Task instructions: What you output must match the entries exactly, apart from the pictures, which are left out.

■ ■ ■ ■ ■ ■ ■

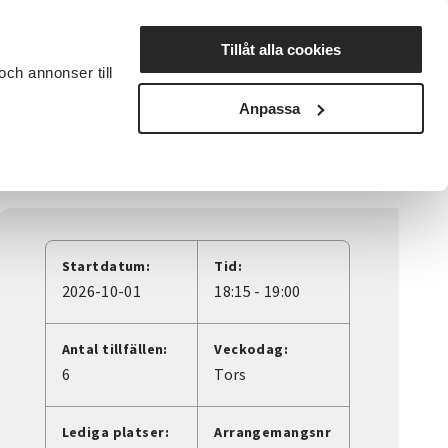
Lyssna
Tillåt alla cookies
och annonser till
rta studiecirkel
Cirkelledare
Nyheter
Avdelningar
Anpassa
Startdatum:
Tid:
2026-10-01
18:15 - 19:00
Antal tillfällen:
Veckodag:
6
Tors
Lediga platser:
Arrangemangsnr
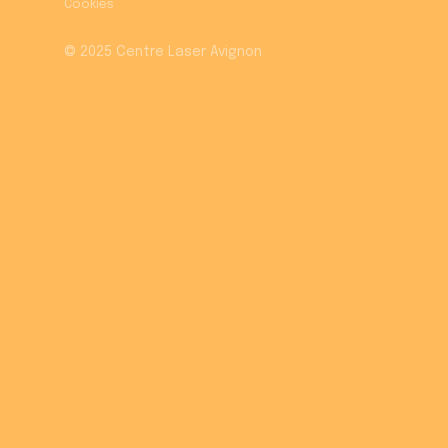
Cookies
© 2025 Centre Laser Avignon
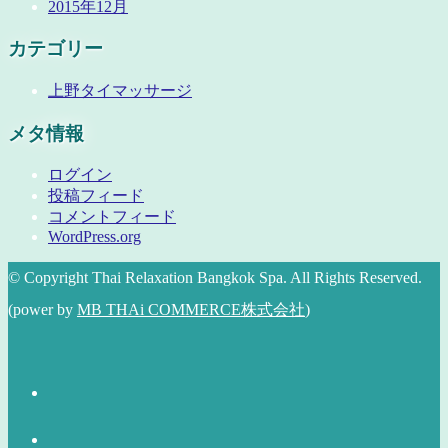
2015年12月
カテゴリー
上野タイマッサージ
メタ情報
ログイン
投稿フィード
コメントフィード
WordPress.org
© Copyright Thai Relaxation Bangkok Spa. All Rights Reserved.
(power by
MB THAi COMMERCE株式会社
)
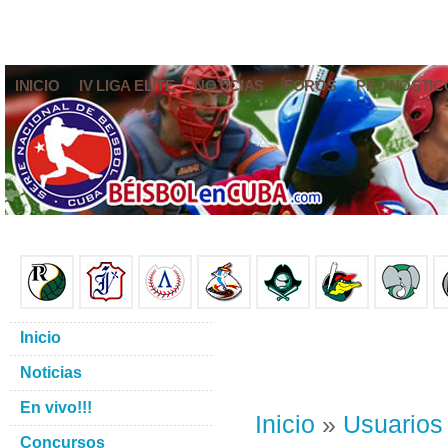
INICIO
IV LIGA ELITE
NOTICIAS
FOROS
PRONÓSTIC
Inicio
Noticias
En vivo!!!
Inicio
»
Usuarios
Concursos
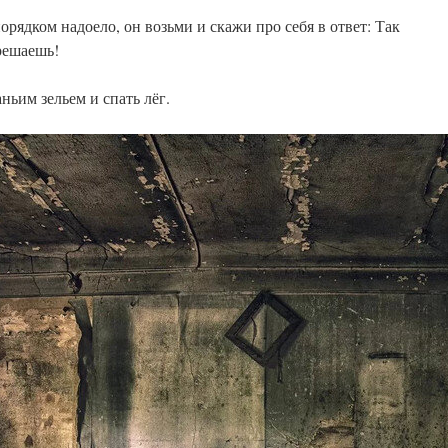
орядком надоело, он возьми и скажи про себя в ответ: Так
зрешаешь!
ньим зельем и спать лёг.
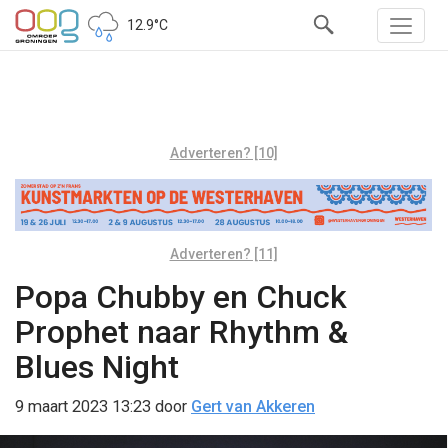
12.9°C
Adverteren? [10]
Adverteren? [11]
Popa Chubby en Chuck
Prophet naar Rhythm &
Blues Night
9 maart 2023 13:23
door
Gert van Akkeren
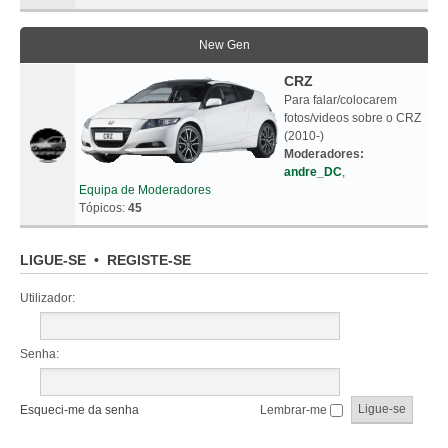
New Gen
CRZ
Para falar/colocarem
fotos/videos sobre o CRZ
(2010-)
Moderadores:
andre_DC
,
Equipa de Moderadores
Tópicos:
45
LIGUE-SE
•
REGISTE-SE
Utilizador:
Senha:
Esqueci-me da senha
Lembrar-me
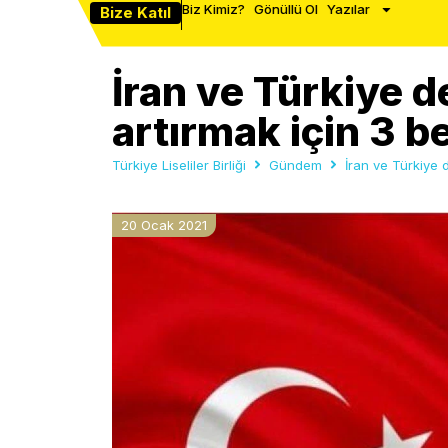
Biz Kimiz?
Gönüllü Ol
Yazılar
Bize Katıl
İran ve Türkiye d
artırmak için 3 b
Türkiye Liseliler Birliği
Gündem
İran ve Türkiye d
20 Ocak 2021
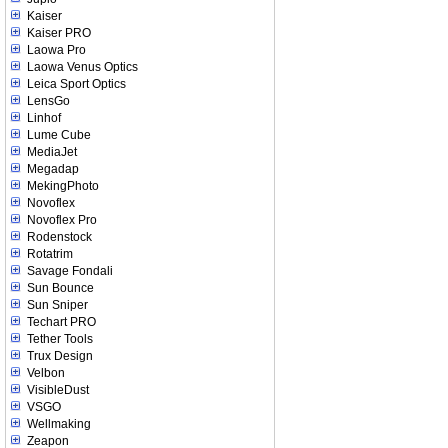
Kaiser
Kaiser PRO
Laowa Pro
Laowa Venus Optics
Leica Sport Optics
LensGo
Linhof
Lume Cube
MediaJet
Megadap
MekingPhoto
Novoflex
Novoflex Pro
Rodenstock
Rotatrim
Savage Fondali
Sun Bounce
Sun Sniper
Techart PRO
Tether Tools
Trux Design
Velbon
VisibleDust
VSGO
Wellmaking
Zeapon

■ ■ ■ ■ ■ ■ ■

Response box:
Lyssna
Tillåt alla cookies
och annonser till
rta studiecirkel
Cirkelledare
Nyheter
Avdelningar
Anpassa
Startdatum:
Tid:
2026-10-01
18:15 - 19:00
Antal tillfällen:
Veckodag:
6
Tors
Lediga platser:
Arrangemangsnr
Cookies
© 2025 Centre Laser Avignon
2015年12月
カテゴリー
上野タイマッサージ
メタ情報
ログイン
投稿フィード
コメントフィード
WordPress.org
© Copyright Thai Relaxation Bangkok Spa. All Rights Reserved.
(power by
MB THAi COMMERCE株式会社
)
INICIO
IV LIGA ELITE
NOTICIAS
FOROS
PRONÓSTIC
Inicio
Noticias
En vivo!!!
Inicio
»
Usuarios
Concursos
орядком надоело, он возьми и скажи про себя в ответ: Так
зрешаешь!
ньим зельем и спать лёг.
12.9°C
Adverteren? [10]
Adverteren? [11]
Popa Chubby en Chuck
Prophet naar Rhythm &
Blues Night
9 maart 2023 13:23
door
Gert van Akkeren
New Gen
CRZ
Para falar/colocarem
fotos/videos sobre o CRZ
(2010-)
Moderadores:
andre_DC
,
Equipa de Moderadores
Tópicos:
45
LIGUE-SE
•
REGISTE-SE
Utilizador:
Senha:
Esqueci-me da senha
Lembrar-me
Biz Kimiz?
Gönüllü Ol
Yazılar
Bize Katıl
İran ve Türkiye d
artırmak için 3 b
Türkiye Liseliler Birliği
Gündem
İran ve Türkiye d
20 Ocak 2021
Kaiser
Kaiser PRO
Laowa Pro
Laowa Venus Optics
Leica Sport Optics
LensGo
Linhof
Lume Cube
MediaJet
Megadap
MekingPhoto
Novoflex
Novoflex Pro
Rodenstock
Rotatrim
Savage Fondali
Sun Bounce
Sun Sniper
Techart PRO
Tether Tools
Trux Design
Velbon
VisibleDust
VSGO
Wellmaking
Zeapon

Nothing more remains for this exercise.